SPQL query examples

Prev Next

This article provides examples of SPQL queries to demonstrate syntax application. Refer to SPQL Syntax Rules for syntax details and Understand field names for available fields.

Example 1

Search DDOS in htmltitle and header.server with http success code (200).

htmltitle = "DDoS* not configured" AND response = 200 AND header.server = ddos*

Example 2

Find domains starting with mendicant (not .com TLD) scanned in the last 30 days.

domain = mandiant.* AND domain != mandiant.com AND scan_date > now-30d

Example 3

Search for servers with specific content-type, not running Apache or nginx, in IP ranges 83.143.113.0/16 or 92.205.3.0/16, with opendirectory enabled and cpanel in SSL certificate names, scanned in the last 10 days.

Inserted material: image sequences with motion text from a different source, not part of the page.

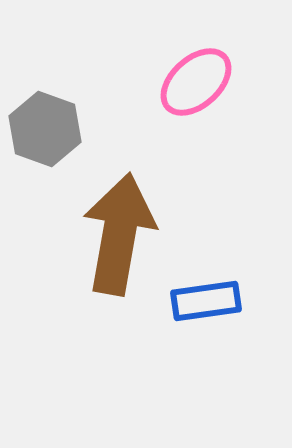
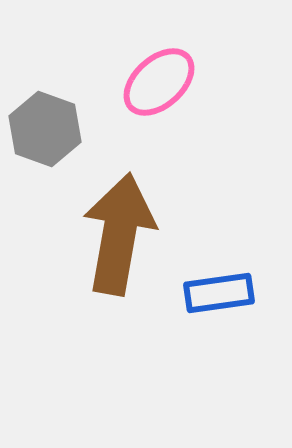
pink ellipse: moved 37 px left
blue rectangle: moved 13 px right, 8 px up
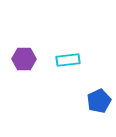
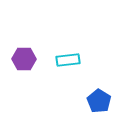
blue pentagon: rotated 15 degrees counterclockwise
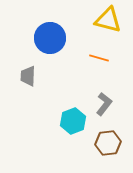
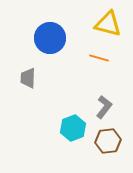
yellow triangle: moved 4 px down
gray trapezoid: moved 2 px down
gray L-shape: moved 3 px down
cyan hexagon: moved 7 px down
brown hexagon: moved 2 px up
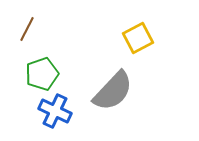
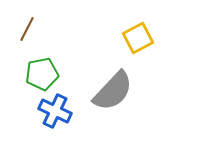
green pentagon: rotated 8 degrees clockwise
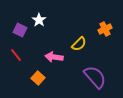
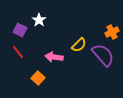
orange cross: moved 7 px right, 3 px down
yellow semicircle: moved 1 px down
red line: moved 2 px right, 3 px up
purple semicircle: moved 8 px right, 22 px up
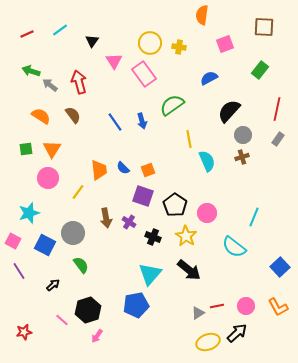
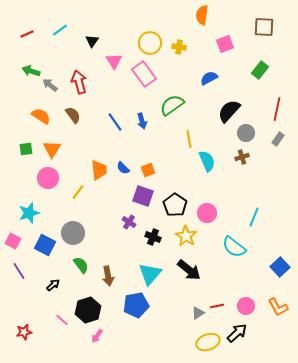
gray circle at (243, 135): moved 3 px right, 2 px up
brown arrow at (106, 218): moved 2 px right, 58 px down
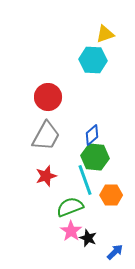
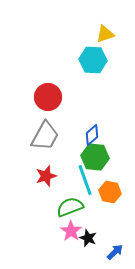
gray trapezoid: moved 1 px left
orange hexagon: moved 1 px left, 3 px up; rotated 10 degrees clockwise
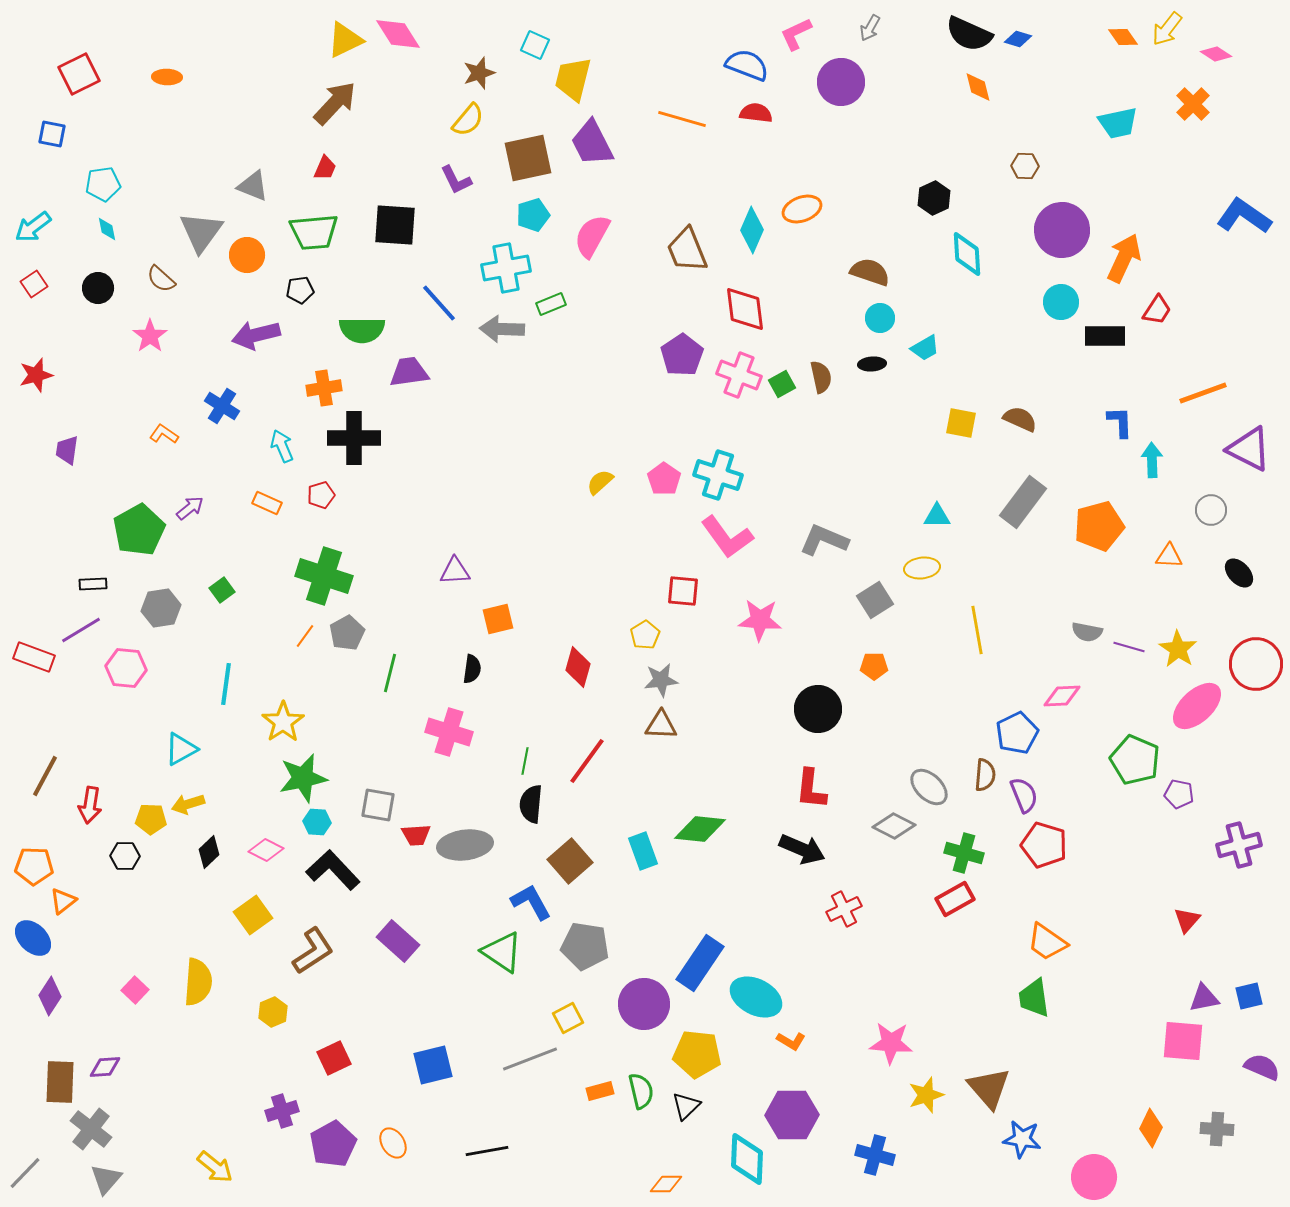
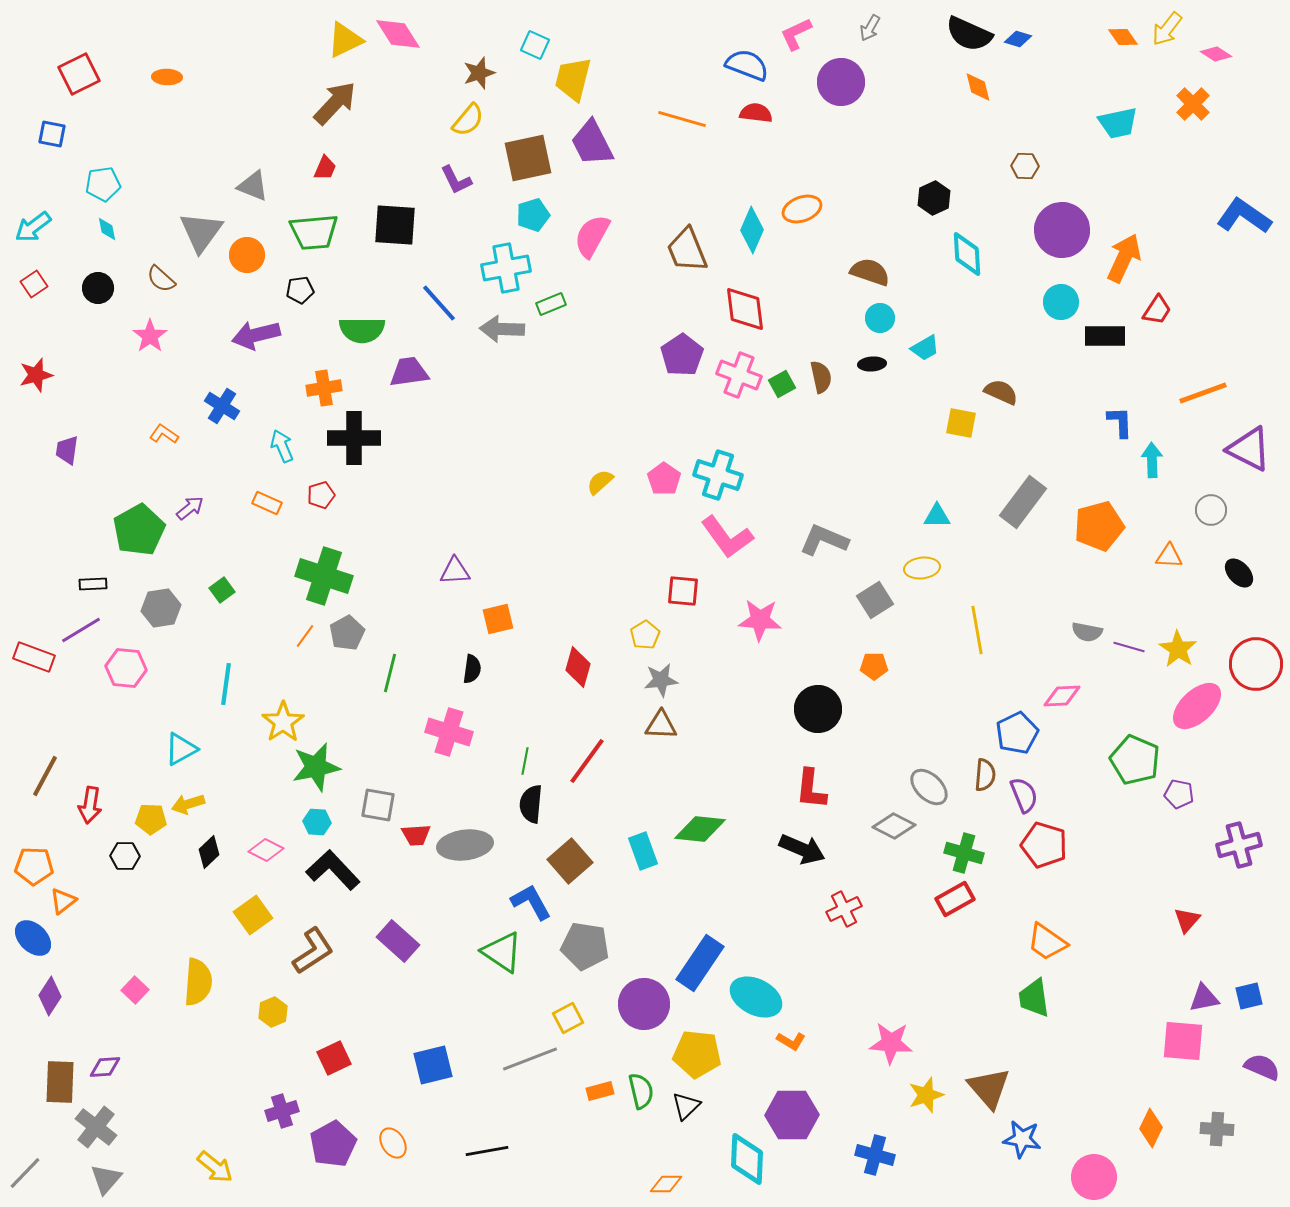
brown semicircle at (1020, 419): moved 19 px left, 27 px up
green star at (303, 778): moved 13 px right, 11 px up
gray cross at (91, 1129): moved 5 px right, 2 px up
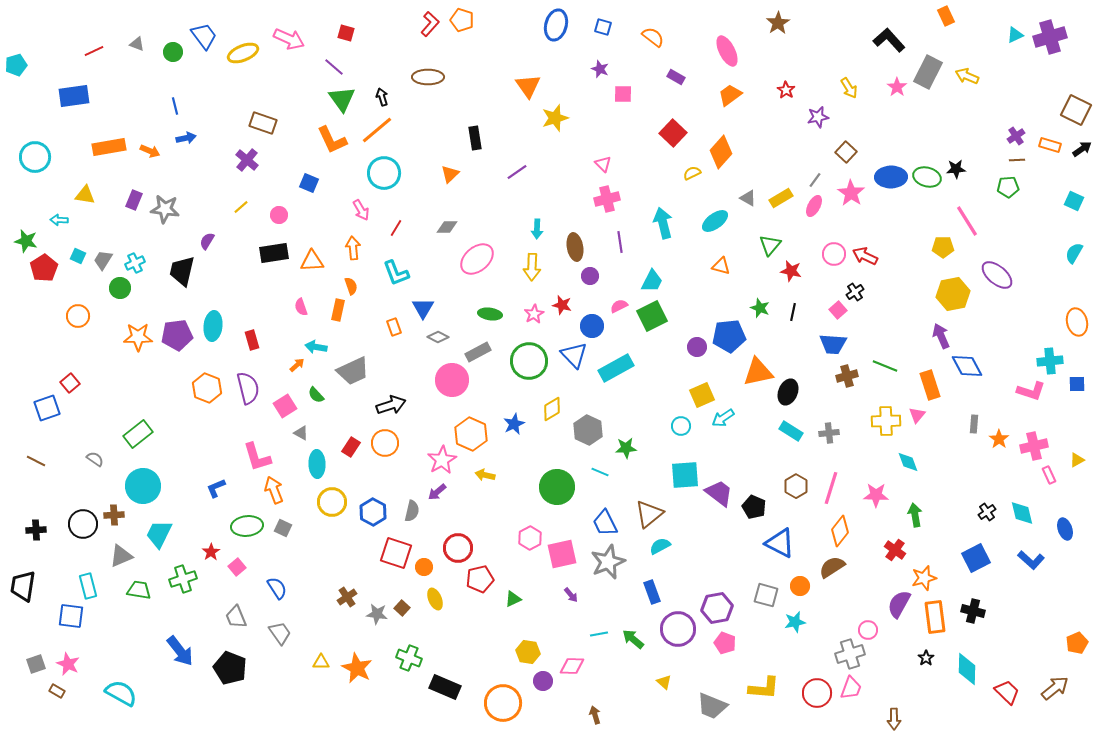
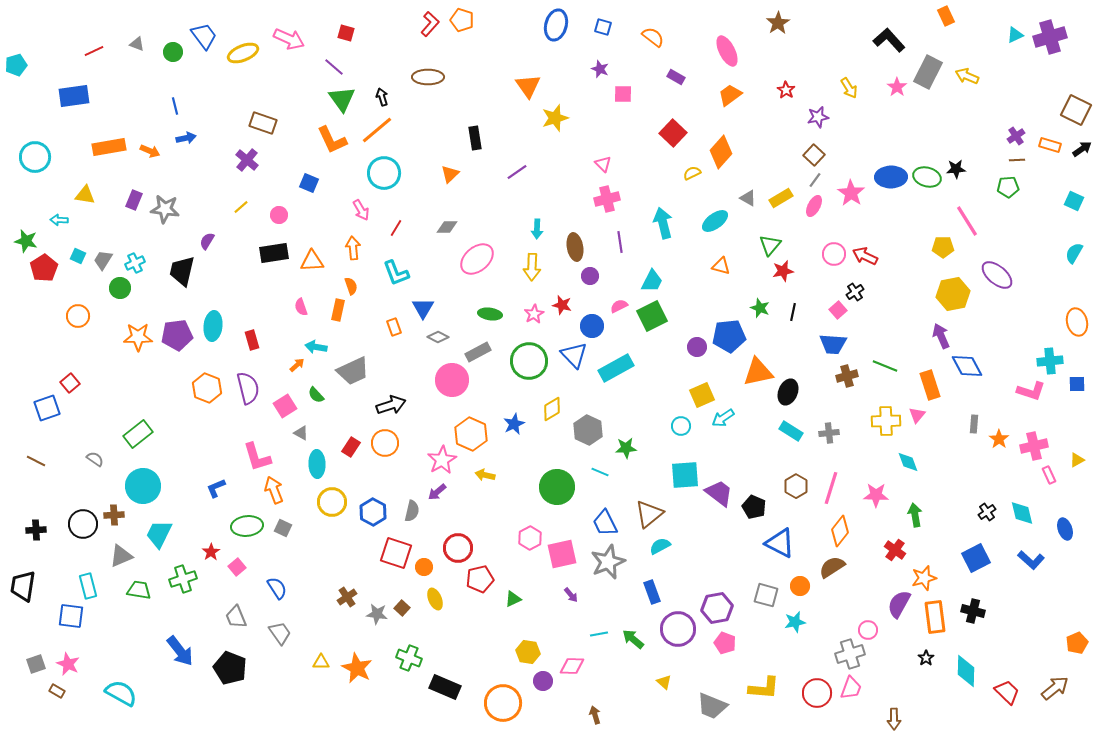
brown square at (846, 152): moved 32 px left, 3 px down
red star at (791, 271): moved 8 px left; rotated 25 degrees counterclockwise
cyan diamond at (967, 669): moved 1 px left, 2 px down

header.content-type = "text/html; charset=iso-8859-1" AND header.server != Apache AND header.server != nginx AND ip = [83.143.113.0/16, 92.205.3.0/16] AND opendirectory = true AND ssl.sans = cpanel* AND scan_date > now-10d

Example 4

Find domains in SSL certificate names matching silent[a-z].+\.io, not matching silent.*in the domain name, with a non-empty domain, in IP ranges 13.249.0.0/16 or 52.84.0.0/16, scanned in the last 30 days.

scan_date > now-30d AND ssl.sans ~= /^silent[a-z].+\.io$/ AND domain !~= /silent.*/ AND domain ~= /.+/ AND ip = [13.249.0.0/16, 52.84.0.0/16]

Notes: Use SPQL API functionality to execute queries via the API.
See
SPQL data sources for querying specific repositories.